The Guardian: Elena Ferrante’s My Brilliant Friend: how does the show compare to the books?

Can director Saverio Costanzo and a cast of non-professional actors do justice to Ferrante’s radical vision of postwar Naples?

On The Guardian 

Lisa Allardice – Nov 17, 2018

“Lila is overdoing it as usual,” Elena Greco begins her story, both in Elena Ferrante’s much-loved novel My Brilliant Friend and in a feverishly anticipated TV adaptation. “We’ll see who wins this time.” And thus a narrative of 50 years of friendship and rivalry opens, transporting us back to the slum Naples district of their postwar childhood.

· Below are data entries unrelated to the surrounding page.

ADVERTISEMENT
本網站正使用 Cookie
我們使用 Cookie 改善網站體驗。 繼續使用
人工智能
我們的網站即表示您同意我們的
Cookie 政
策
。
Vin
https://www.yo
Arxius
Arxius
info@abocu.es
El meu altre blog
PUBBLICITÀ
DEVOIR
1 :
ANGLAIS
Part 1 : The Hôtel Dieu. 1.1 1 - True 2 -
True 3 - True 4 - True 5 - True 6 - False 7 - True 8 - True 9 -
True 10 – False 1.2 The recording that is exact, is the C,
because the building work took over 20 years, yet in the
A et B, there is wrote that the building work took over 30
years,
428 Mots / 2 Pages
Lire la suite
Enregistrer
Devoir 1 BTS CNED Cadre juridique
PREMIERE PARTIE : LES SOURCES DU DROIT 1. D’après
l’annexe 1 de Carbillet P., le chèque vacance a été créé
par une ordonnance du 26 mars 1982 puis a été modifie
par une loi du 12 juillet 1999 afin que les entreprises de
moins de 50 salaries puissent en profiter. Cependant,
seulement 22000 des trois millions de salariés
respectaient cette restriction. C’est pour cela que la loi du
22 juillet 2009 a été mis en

The first in Ferrante’s Neapolitan quartet, My Brilliant Friend is a breathless, breathtaking love story – but not between a hero and heroine. Above all, the novels are a lingering, obsessive exercise in bringing two young woman into being. While literature is hardly short of female characters scorched on to the page by the male gaze, what makes this book so unusual is that the looking is done by another girl: and in the adaptation the emphasis is all on looking – we watch the girls watching the adult world around them. In the many passages dedicated to noticing that moment when a girl becomes a beautiful woman, Elena’s rapt description of her friend is as charged as that of any lover: “She had become shapely. Her high forehead, her large eyes that she could suddenly narrow, her small nose, her cheekbones, her lips and ears that were looking for a new orchestration and seemed close to finding it.” The reader, like everyone in the neighbourhood, can’t help but fall in love with Lila.

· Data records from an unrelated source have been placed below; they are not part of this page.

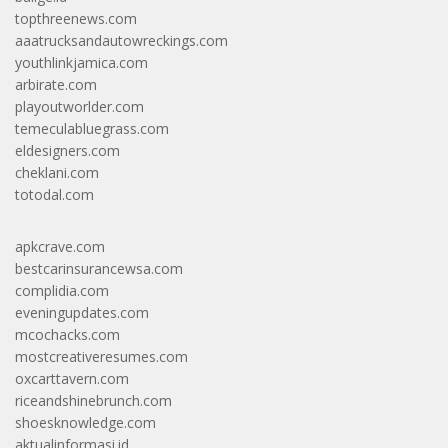
topthreenews.com
aaatrucksandautowreckings.com
youthlinkjamica.com
arbirate.com
playoutworlder.com
temeculabluegrass.com
eldesigners.com
cheklani.com
totodal.com
apkcrave.com
bestcarinsurancewsa.com
complidia.com
eveningupdates.com
mcochacks.com
mostcreativeresumes.com
oxcarttavern.com
riceandshinebrunch.com
shoesknowledge.com
aktualinformasi.id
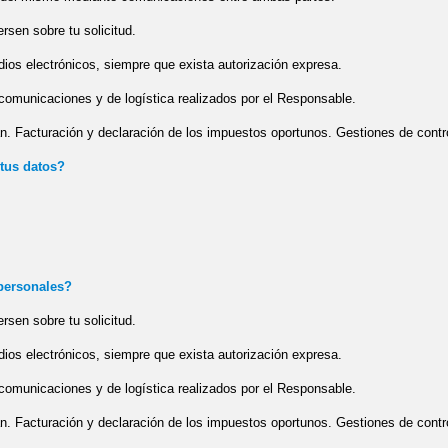
rsen sobre tu solicitud.
ios electrónicos, siempre que exista autorización expresa.
 comunicaciones y de logística realizados por el Responsable.
n. Facturación y declaración de los impuestos oportunos. Gestiones de contro
 tus datos?
 personales?
rsen sobre tu solicitud.
ios electrónicos, siempre que exista autorización expresa.
 comunicaciones y de logística realizados por el Responsable.
n. Facturación y declaración de los impuestos oportunos. Gestiones de contro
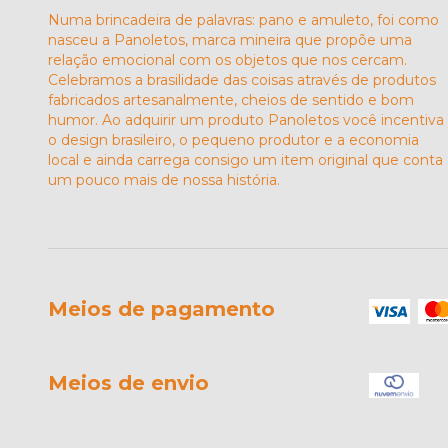
Numa brincadeira de palavras: pano e amuleto, foi como
nasceu a Panoletos, marca mineira que propõe uma
relação emocional com os objetos que nos cercam.
Celebramos a brasilidade das coisas através de produtos
fabricados artesanalmente, cheios de sentido e bom
humor. Ao adquirir um produto Panoletos você incentiva
o design brasileiro, o pequeno produtor e a economia
local e ainda carrega consigo um item original que conta
um pouco mais de nossa história.
Meios de pagamento
Meios de envio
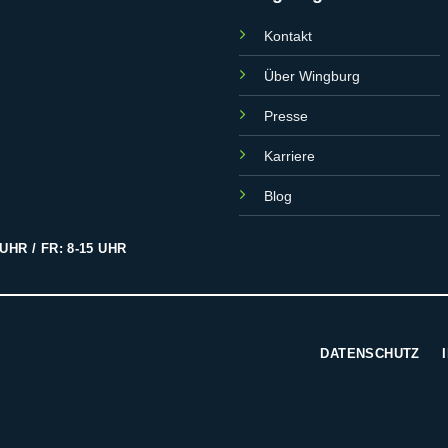
Kontakt
Über Wingburg
Presse
Karriere
Blog
UHR / FR: 8-15 UHR
DATENSCHUTZ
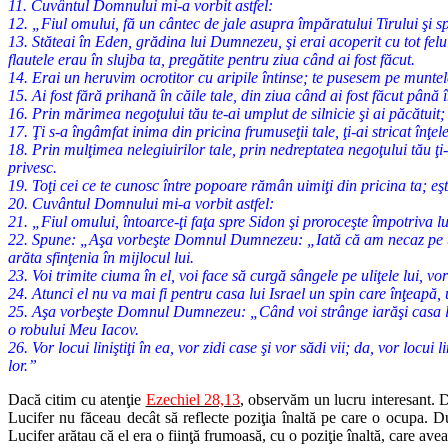
11. Cuvântul Domnului mi-a vorbit astfel:
12. „Fiul omului, fă un cântec de jale asupra împăratului Tirului şi 
13. Stăteai în Eden, grădina lui Dumnezeu, şi erai acoperit cu tot felul
flautele erau în slujba ta, pregătite pentru ziua când ai fost făcut.
14. Erai un heruvim ocrotitor cu aripile întinse; te pusesem pe muntele
15. Ai fost fără prihană în căile tale, din ziua când ai fost făcut până 
16. Prin mărimea negoţului tău te-ai umplut de silnicie şi ai păcătuit
17. Ţi s-a îngâmfat inima din pricina frumuseţii tale, ţi-ai stricat înţ
18. Prin mulţimea nelegiuirilor tale, prin nedreptatea negoţului tău ţi-
privesc.
19. Toţi cei ce te cunosc între popoare rămân uimiţi din pricina ta; eşt
20. Cuvântul Domnului mi-a vorbit astfel:
21. „Fiul omului, întoarce-ţi faţa spre Sidon şi proroceşte împotriva lu
22. Spune: „Aşa vorbeşte Domnul Dumnezeu: „Iată că am necaz pe tine, 
arăta sfinţenia în mijlocul lui.
23. Voi trimite ciuma în el, voi face să curgă sângele pe uliţele lui, vo
24. Atunci el nu va mai fi pentru casa lui Israel un spin care înţeapă,
25. Aşa vorbeşte Domnul Dumnezeu: „Când voi strânge iarăşi casa lui Is
o robului Meu Iacov.
26. Vor locui liniştiţi în ea, vor zidi case şi vor sădi vii; da, vor loc
lor.”
Dacă citim cu atenţie
Ezechiel 28,13
, observăm un lucru interesant. D
Lucifer nu făceau decât să reflecte poziţia înaltă pe care o ocupa. Du
Lucifer arătau că el era o fiinţă frumoasă, cu o poziţie înaltă, care avea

Elena and Lila (Lenù and Lina – even their nicknames are echoes of each other) are two sides of our romanticised selves, constantly shifting in their fragility and fearlessness. And while we know that life is giving Elena chances (all too rare given her background), that her diligence and determination will be rewarded, her insecurities overcome, it is still Lila who we want to be. (Who does not long to be bolder, brainier, beautiful and a little bit bad – brilliant, in short?) But the characters also show us our worst selves: here is true friendship, passionate, sometimes painful and often shamefully ungenerous. They might spend hours lost in Little Women, but this is girlhood as we remember it.

While Ferrante is still an enigma, preferring to remain anonymous, her fiction has become a global phenomenon, counting Michelle Obama and Hillary Clinton among its largely, but not exclusively, female devotees (New Yorker critic James Wood and novelist Jonathan Franzen were early champions): her novels have sold in their millions and fans make pilgrimages to the Naples streets on which they are set. So it is a brave and lucky man, Saverio Costanzo who has been chosen to direct and help adapt the novels for the screen.